= Nadia Robotti =

Italian historian of physics

Nadia Robotti is an Italian historian of physics specializing in Italian physics from the mid-19th century to the mid-20th century, including the works of Enrico Fermi, Ettore Majorana, and Bruno Pontecorvo. She is a professor of physics at the University of Genoa and an external project leader at the Museo storico della fisica e Centro di studi e ricerche "Enrico Fermi".

==Books==
Robotti's books include:
- Fisica, meteorologia e sismologia nell'Ottocento.
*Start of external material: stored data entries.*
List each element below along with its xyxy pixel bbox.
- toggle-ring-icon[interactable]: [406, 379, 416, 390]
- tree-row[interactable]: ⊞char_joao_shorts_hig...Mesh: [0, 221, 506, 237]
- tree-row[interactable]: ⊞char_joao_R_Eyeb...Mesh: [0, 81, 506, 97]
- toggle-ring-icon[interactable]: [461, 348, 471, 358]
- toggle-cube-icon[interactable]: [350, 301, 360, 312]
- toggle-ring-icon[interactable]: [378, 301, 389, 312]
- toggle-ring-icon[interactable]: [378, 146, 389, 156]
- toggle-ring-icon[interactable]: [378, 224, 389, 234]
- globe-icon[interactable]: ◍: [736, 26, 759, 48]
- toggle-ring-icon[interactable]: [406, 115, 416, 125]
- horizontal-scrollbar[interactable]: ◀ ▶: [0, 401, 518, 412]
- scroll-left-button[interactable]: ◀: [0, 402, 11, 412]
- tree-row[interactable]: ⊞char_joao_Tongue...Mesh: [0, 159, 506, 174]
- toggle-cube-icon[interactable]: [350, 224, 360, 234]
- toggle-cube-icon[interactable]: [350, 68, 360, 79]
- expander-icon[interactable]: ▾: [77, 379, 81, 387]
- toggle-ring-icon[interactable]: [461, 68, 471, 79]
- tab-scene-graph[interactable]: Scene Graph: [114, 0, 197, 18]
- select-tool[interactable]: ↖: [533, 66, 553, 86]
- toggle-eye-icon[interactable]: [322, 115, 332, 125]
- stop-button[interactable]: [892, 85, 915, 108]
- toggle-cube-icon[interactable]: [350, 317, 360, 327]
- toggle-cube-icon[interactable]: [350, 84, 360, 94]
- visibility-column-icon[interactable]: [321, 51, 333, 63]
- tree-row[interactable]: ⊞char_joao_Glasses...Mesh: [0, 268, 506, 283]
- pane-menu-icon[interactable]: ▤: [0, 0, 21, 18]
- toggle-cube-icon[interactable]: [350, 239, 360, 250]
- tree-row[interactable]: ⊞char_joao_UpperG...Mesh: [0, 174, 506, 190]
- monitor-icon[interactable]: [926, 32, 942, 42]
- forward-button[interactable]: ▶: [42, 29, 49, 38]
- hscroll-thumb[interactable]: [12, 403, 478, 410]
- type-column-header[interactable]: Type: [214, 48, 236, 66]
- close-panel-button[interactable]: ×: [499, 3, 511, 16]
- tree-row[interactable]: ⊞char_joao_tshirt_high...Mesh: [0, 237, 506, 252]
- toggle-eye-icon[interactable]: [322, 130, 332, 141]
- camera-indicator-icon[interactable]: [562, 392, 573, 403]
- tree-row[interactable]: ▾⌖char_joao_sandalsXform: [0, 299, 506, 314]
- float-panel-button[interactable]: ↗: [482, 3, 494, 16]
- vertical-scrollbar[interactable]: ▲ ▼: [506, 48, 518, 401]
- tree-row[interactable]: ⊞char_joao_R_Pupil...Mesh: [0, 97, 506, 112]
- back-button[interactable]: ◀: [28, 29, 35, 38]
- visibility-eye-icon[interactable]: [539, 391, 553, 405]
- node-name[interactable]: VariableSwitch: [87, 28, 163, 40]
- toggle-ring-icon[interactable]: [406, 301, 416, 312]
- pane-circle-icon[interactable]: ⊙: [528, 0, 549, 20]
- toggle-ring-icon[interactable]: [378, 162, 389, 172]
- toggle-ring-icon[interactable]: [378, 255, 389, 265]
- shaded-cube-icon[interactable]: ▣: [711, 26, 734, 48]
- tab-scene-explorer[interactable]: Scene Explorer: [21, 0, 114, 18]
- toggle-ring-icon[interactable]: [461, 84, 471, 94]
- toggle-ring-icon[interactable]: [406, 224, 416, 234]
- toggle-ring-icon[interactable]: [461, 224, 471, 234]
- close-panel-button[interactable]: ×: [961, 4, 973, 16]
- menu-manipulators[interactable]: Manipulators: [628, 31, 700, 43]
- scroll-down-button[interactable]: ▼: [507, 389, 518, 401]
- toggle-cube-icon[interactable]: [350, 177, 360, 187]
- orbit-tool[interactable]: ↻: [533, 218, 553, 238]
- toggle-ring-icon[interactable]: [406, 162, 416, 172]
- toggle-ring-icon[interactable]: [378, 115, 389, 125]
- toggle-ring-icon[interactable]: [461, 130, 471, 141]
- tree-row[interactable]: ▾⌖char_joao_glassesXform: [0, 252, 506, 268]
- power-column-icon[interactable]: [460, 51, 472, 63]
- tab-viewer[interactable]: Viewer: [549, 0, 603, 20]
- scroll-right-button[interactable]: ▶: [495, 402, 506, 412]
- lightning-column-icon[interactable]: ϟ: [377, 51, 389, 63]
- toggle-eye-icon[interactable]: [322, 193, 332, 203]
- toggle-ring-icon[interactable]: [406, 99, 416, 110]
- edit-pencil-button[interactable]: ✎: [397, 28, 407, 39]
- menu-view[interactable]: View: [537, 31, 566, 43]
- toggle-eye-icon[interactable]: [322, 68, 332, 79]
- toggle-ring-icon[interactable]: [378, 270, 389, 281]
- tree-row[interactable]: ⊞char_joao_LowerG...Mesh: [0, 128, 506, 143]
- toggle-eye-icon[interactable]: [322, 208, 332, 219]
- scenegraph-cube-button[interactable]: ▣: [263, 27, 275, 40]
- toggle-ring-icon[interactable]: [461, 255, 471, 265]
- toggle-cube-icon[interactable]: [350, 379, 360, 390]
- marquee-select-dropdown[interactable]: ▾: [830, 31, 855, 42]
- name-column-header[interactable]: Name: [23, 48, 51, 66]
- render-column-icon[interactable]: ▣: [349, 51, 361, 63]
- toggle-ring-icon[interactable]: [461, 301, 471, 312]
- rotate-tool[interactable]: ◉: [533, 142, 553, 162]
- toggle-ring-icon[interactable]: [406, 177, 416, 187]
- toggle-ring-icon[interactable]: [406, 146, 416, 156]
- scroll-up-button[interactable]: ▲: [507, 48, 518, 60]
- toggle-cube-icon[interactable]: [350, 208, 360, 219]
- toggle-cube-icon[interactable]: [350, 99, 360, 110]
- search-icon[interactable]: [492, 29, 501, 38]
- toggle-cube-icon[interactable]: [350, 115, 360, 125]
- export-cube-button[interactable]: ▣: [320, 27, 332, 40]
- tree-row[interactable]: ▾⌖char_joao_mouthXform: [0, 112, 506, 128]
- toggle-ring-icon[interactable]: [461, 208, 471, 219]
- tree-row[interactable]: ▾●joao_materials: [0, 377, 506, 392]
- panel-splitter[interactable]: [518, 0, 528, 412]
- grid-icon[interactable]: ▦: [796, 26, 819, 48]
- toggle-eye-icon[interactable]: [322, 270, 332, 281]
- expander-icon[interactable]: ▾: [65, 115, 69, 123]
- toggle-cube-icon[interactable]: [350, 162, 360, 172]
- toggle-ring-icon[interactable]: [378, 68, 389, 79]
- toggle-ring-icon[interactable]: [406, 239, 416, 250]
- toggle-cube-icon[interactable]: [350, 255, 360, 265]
Il contributo del Seminario Vescovile di Chiavari (with Alessandro Paoletti, University of Genoa, 2000)
- Ettore Majorana: Aspects of His Scientific and Academic Activity (with Francesco Guerra, Scuola Normale Superiore, 2008)
- The Lost Notebook of Enrico Fermi: The True Story of the Discovery of Neutron-Induced Radioactivity (with Francesco Guerra, Springer, 2018, translated from a 2015 Italian edition by Christine V. Pennison).

==Recognition==
In 2008, the Italian Physical Society gave Robotti their prize in history of physics for her work on Majorana. She was the recipient of the 2017 International Prize "Le Muse" for history, the first winner to work in the history of science.

She was elected as a corresponding member of the International Academy of the History of Science in 2007, and as a full member in 2019.